Sessions defends sanctuary cities lawsuit against California

Attorney General Jeff Sessions launched a strident defense Wednesday of the Trump administration’s legal challenge to California state laws that shield illegal immigrants from federal authorities, proclaiming that “immigration law is the province of the federal government.”
Sessions’ speech to local law enforcement authorities in Sacramento came just more than 12 hours after the Justice Department dramatically escalated its push against so-called “sanctuary” cities and states, asserting in a lawsuit that three California laws interfere with the federal government’s immigration enforcement authority.

“There is no nullification; there is no secession,” Sessions said. “Federal law is the supreme law of the land. A refusal to apprehend and deport those, especially the criminal element, effectively rejects all immigration law and creates an open borders system.
“Open borders is a radical, irrational idea that cannot be accepted.”
The attorney general took sharp aim at California’s Democratic political leadership, including Oakland Mayor Elizabeth Schaff, for actions he claimed have shielded 800 criminal immigrants from federal immigration officers.
“Here’s my message to Mayor Schaaf: ‘How dare you!’” the attorney general said. “How dare you needlessly endanger the lives of law enforcement officers to promote your radical open borders agenda.”
Several hundred protesters gathered outside during the speech, chanting “fight white supremacy” and “no Sessions, no KKK” as security and police tried to keep people from entering the hotel where the attorney general spoke.
The federal complaint alleges that each of the three state laws targeted in the challenge was created to impede existing immigration laws:
• AB 450 prohibits private employers from cooperating with federal immigration officials and requires that employers notify workers in advance of a potential work site enforcement inspection.

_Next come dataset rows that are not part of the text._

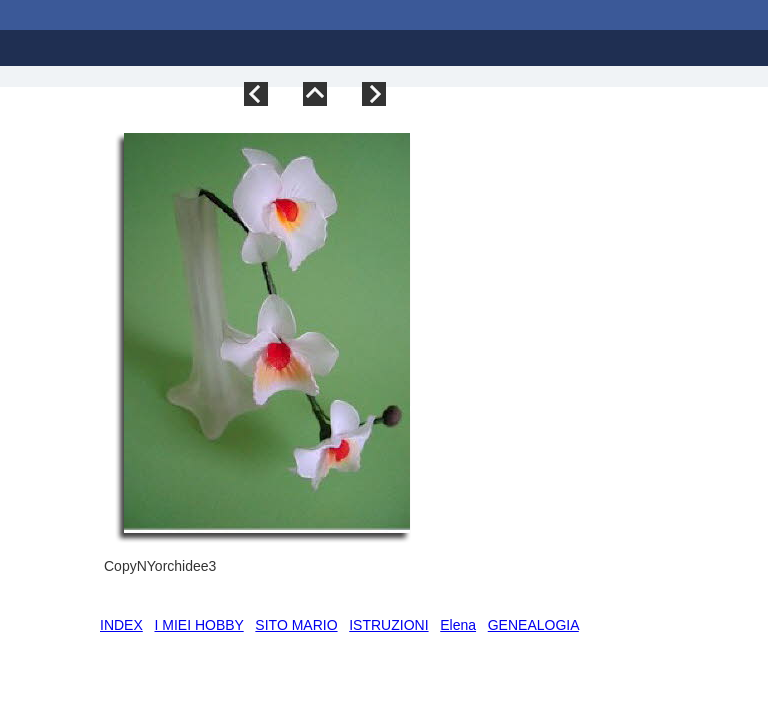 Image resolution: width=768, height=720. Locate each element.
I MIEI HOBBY (198, 625)
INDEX (121, 625)
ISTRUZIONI (388, 625)
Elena (458, 625)
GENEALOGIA (533, 625)
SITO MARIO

The Justice Department claims that this forces California employers to be caught between state and federal law. Business owners could be fined $2,000 to $10,000 for failing to comply.
• SB 54 prevents local law enforcement from providing information to federal authorities about the release date of undocumented immigrants who are in their custody and bans the transfer of those criminal immigrants to federal custody.
• AB 103 imposes a state-run inspection and review of the federal detention of immigrants held in facilities pursuant to federal contracts and includes a review of immigration processes and the circumstances in which immigrants were apprehended. The review applies only to facilities with civil immigration detainees.
The law seeks to regulate federal immigration detention, according to the complaint, which is not allowed under the Constitution.
“California is using every power it has — and some it doesn’t — to frustrate federal law enforcement,” Sessions said. “So you can be sure I’m going to use every power I have to stop them.”
Under Trump, the department has brought a mix of political and financial pressures to bear against sanctuary cities, threatening to cut off federal law enforcement grants unless cities agree to identify and hold suspected immigration offenders.
In January, it threatened 23 so-called sanctuary jurisdictions, including New York, Chicago and Los Angeles, with subpoenas if they fail to provide documents to show whether local law enforcement officers are sharing information with federal immigration authorities.
The action prompted quick and harsh protests from local officials, including the president of the U.S. Conference of Mayors, who then boycotted a scheduled meeting at the White House.
Late Tuesday, California Gov. Jerry Brown, a Democrat, slammed the Trump administration and cast Sessions’ legal maneuvering as a political stunt — going so far as to imitate Trump’s style on Twitter.
“At a time of unprecedented political turmoil, Jeff Sessions has come to California to further divide and polarize America,” Brown said on Twitter. “Jeff, these political stunts may be the norm in Washington, but they don’t work here. SAD!!!”
On Wednesday, San Francisco Mayor Mark Farrell, also a Democrat, characterized Sessions’ remarks as an “attack” on immigrant communities.
“We know that this is not about enforcing federal law,” Farrell said. “This is about attacking communities and residents who do not adhere to the government’s fear-based and divisive agenda. This administration believes in states’ rights when it is convenient for their cause. They support individual rights when it fits their political agenda.”